Spis treści
Interwencja Straży Miejskiej na pętli autobusowej
Jak podaje Straż Miejska, niebezpieczna sytuacja miała miejsce w drugi dzień świąt Bożego Narodzenia. Wówczas kilka minut po godz. siódmej rano, strażnicy miejscy z VI Oddziału Terenowego interweniowali wobec śpiącego pasażera, który po dojechaniu na pętlę nie zamierzał opuścić autobusu.
„„Wczorajszego” mężczyznę udało się na tyle dobudzić, że był w stanie oddalić się do domu. Kiedy funkcjonariusze już zgłaszali swój powrót do pracy w rejonie, podeszła do nich zdenerwowana kobieta. Okazało się, że była to kierowczyni innego autobusu, która nie mogła dojść do siebie po kłótni z agresywnym pasażerem” – opisują zdarzenie Strażnicy Miejscy.
„Wpadł w szał i zaczął grozić”
Jak relacjonowała roztrzęsiona kobieta, nietrzeźwy mężczyzna miał zażądać od niej, by nie stała tyle czasu na pętli, ponieważ jemu się spieszy. Kiedy mężczyzna usłyszał, że kierowca miejskiego autobusu podlega rozkładowi jazdy – wpadł w szał i zaczął jej grozić.
„Ponieważ kierująca pozostała nieugięta, niecierpliwy pasażer wyskoczył z autobusu i zapowiedział, że dopadnie ją na trasie. Kobieta poprosiła o interwencję” – dodaje SM.
Strażnicy Miejscy obiecali, że sprawdzą, czy agresywny mężczyzna nie zaczaił się na kolejnych przystankach.
„Rzeczywiście, na jednym z nich zastali mężczyznę, którego rysopis nakreśliła kierowczyni autobusu. Nietrzeźwy 41-latek przyznał się, ze groził kobiecie” – podają służby.

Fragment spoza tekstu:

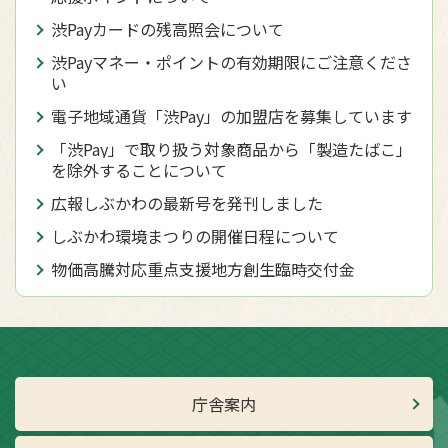
渋Payカードの残高照会について
渋Payマネー・ポイントの有効期限にご注意くださ
い
電子地域通貨「渋Pay」の加盟店を募集しています
「渋Pay」で取り扱う対象商品から「製造たばこ」
を除外することについて
広報しぶかわの最新号を発刊しました
しぶかわ環境まつりの開催日程について
物価高騰対応重点支援地方創生臨時交付金
庁舎案内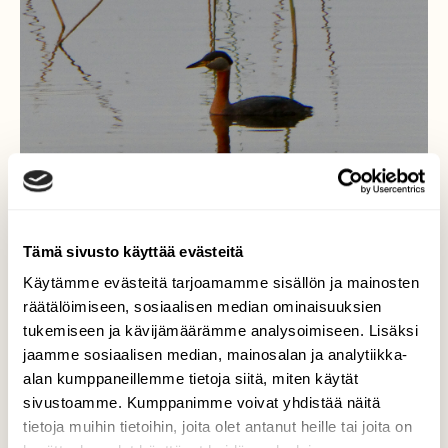
Tämä sivusto käyttää evästeitä
Käytämme evästeitä tarjoamamme sisällön ja mainosten
räätälöimiseen, sosiaalisen median ominaisuuksien
tukemiseen ja kävijämäärämme analysoimiseen. Lisäksi
Härkälintu
jaamme sosiaalisen median, mainosalan ja analytiikka-
alan kumppaneillemme tietoja siitä, miten käytät
Aamun rantakalliokävelyllä sattui silmään
sivustoamme. Kumppanimme voivat yhdistää näitä
tämä uimari.
tietoja muihin tietoihin, joita olet antanut heille tai joita on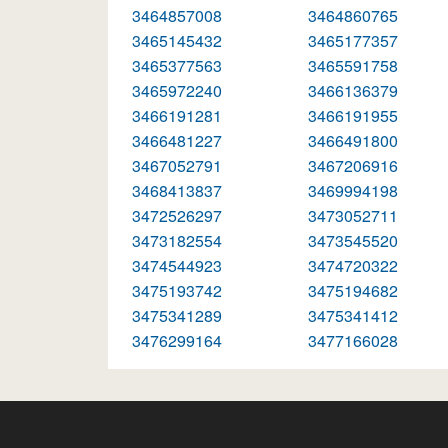
3464857008
3464860765
3465145432
3465177357
3465377563
3465591758
3465972240
3466136379
3466191281
3466191955
3466481227
3466491800
3467052791
3467206916
3468413837
3469994198
3472526297
3473052711
3473182554
3473545520
3474544923
3474720322
3475193742
3475194682
3475341289
3475341412
3476299164
3477166028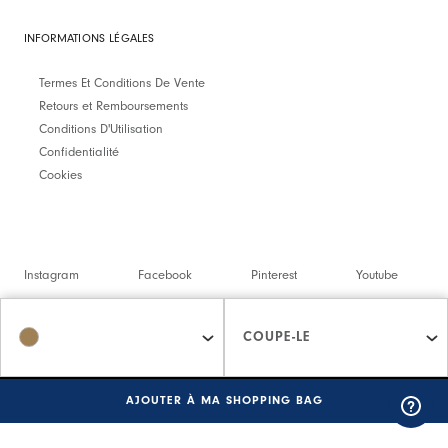
INFORMATIONS LÉGALES
Termes Et Conditions De Vente
Retours et Remboursements
Conditions D'Utilisation
Confidentialité
Cookies
Instagram
Facebook
Pinterest
Youtube
Twitter
Spotify
COUPE-LE
©2026 Interfashion S.p.A. P.IVA 02402220269
AJOUTER À MA SHOPPING BAG
Managed by triboo digitale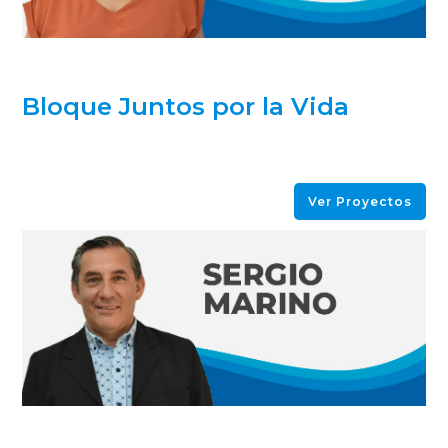
Bloque Juntos por la Vida
Ver Proyectos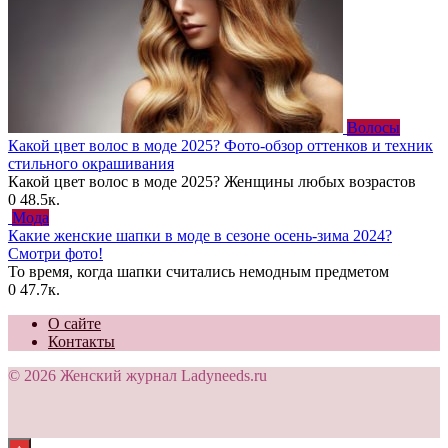
Волосы
Какой цвет волос в моде 2025? Фото-обзор оттенков и техник
стильного окрашивания
Какой цвет волос в моде 2025? Женщины любых возрастов
0
48.5к.
Мода
Какие женские шапки в моде в сезоне осень-зима 2024?
Смотри фото!
То время, когда шапки считались немодным предметом
0
47.7к.
О сайте
Контакты
© 2026 Женский журнал Ladyneeds.ru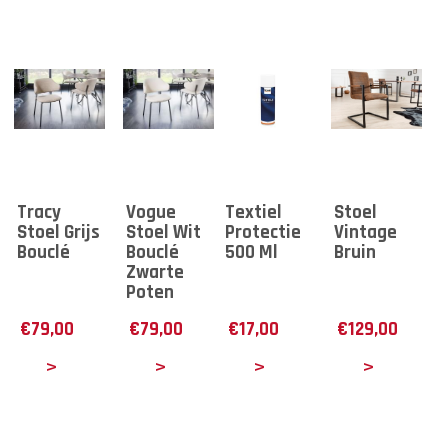
Tracy
Vogue
Textiel
Stoel
Stoel Grijs
Stoel Wit
Protectie
Vintage
Bouclé
Bouclé
500 Ml
Bruin
Zwarte
Poten
€
79,00
€
79,00
€
17,00
€
129,00
tails
Details
Details
Details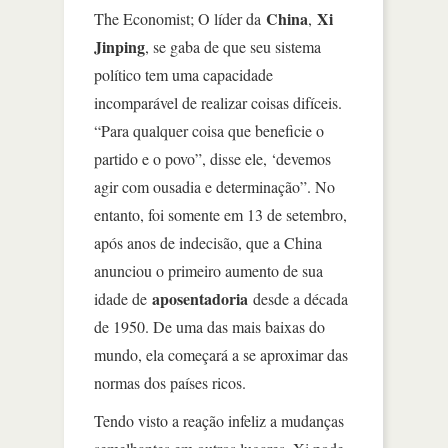
China
Xi
The Economist; O líder da
,
Jinping
, se gaba de que seu sistema
político tem uma capacidade
incomparável de realizar coisas difíceis.
“Para qualquer coisa que beneficie o
partido e o povo”, disse ele, ‘devemos
agir com ousadia e determinação”. No
entanto, foi somente em 13 de setembro,
após anos de indecisão, que a China
anunciou o primeiro aumento de sua
aposentadoria
idade de
desde a década
de 1950. De uma das mais baixas do
mundo, ela começará a se aproximar das
normas dos países ricos.
Tendo visto a reação infeliz a mudanças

Drugi dzień świąt w Izbie Wytrzeźwień
Na miejsce została wezwana policja, która poleciła odwiezienie niebezpiecznie wciąż zachowującego się mężczyzny do Izby Wytrzeźwień. Mężczyzna ma zostać przesłuchany po wytrzeźwieniu i przyjęciu przez policję zgłoszenia od pokrzywdzonej.